PROBLEM TO WORK ON:
Each line of the listing below must be retyped exactly, with images left out.

*** DATASET EXCERPTS ***

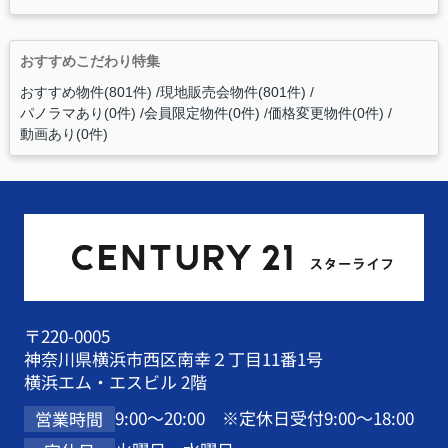
おすすめこだわり特集
おすすめ物件(801件)
現地販売会物件(801件)
パノラマあり(0件)
会員限定物件(0件)
価格変更物件(0件)
動画あり(0件)
〒220-0005
神奈川県横浜市西区南幸２丁目11番1号
横浜エム・エスビル 2階
9:00～20:00 ※定休日受付9:00～18:00
営業時間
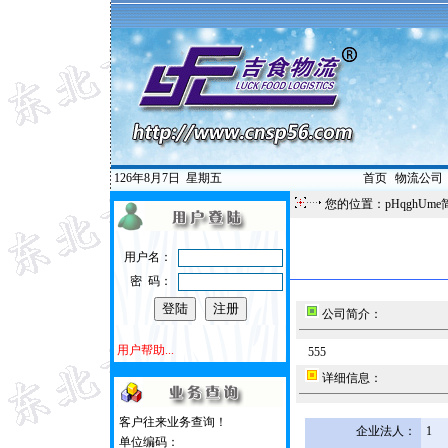
126年8月7日
星期五
首页
|
物流公司
您的位置：pHqghUme
用户名：
密 码：
公司简介：
用户帮助...
555
详细信息：
客户往来业务查询！
企业法人：
1
单位编码：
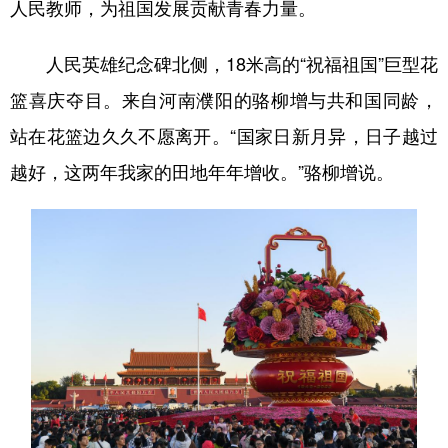
人民教师，为祖国发展贡献青春力量。
人民英雄纪念碑北侧，18米高的“祝福祖国”巨型花
篮喜庆夺目。来自河南濮阳的骆柳增与共和国同龄，
站在花篮边久久不愿离开。“国家日新月异，日子越过
越好，这两年我家的田地年年增收。”骆柳增说。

*** End of DATASET EXCERPTS ***

WORKED SOLUTION:
おすすめこだわり特集
おすすめ物件(801件)
現地販売会物件(801件)
パノラマあり(0件)
会員限定物件(0件)
価格変更物件(0件)
動画あり(0件)
〒220-0005
神奈川県横浜市西区南幸２丁目11番1号
横浜エム・エスビル 2階
9:00～20:00 ※定休日受付9:00～18:00
営業時間
126年8月7日
星期五
首页
|
物流公司
您的位置：pHqghUme
用户名：
密 码：
公司简介：
用户帮助...
555
详细信息：
客户往来业务查询！
企业法人：
1
单位编码：
人民教师，为祖国发展贡献青春力量。
人民英雄纪念碑北侧，18米高的“祝福祖国”巨型花
篮喜庆夺目。来自河南濮阳的骆柳增与共和国同龄，
站在花篮边久久不愿离开。“国家日新月异，日子越过
越好，这两年我家的田地年年增收。”骆柳增说。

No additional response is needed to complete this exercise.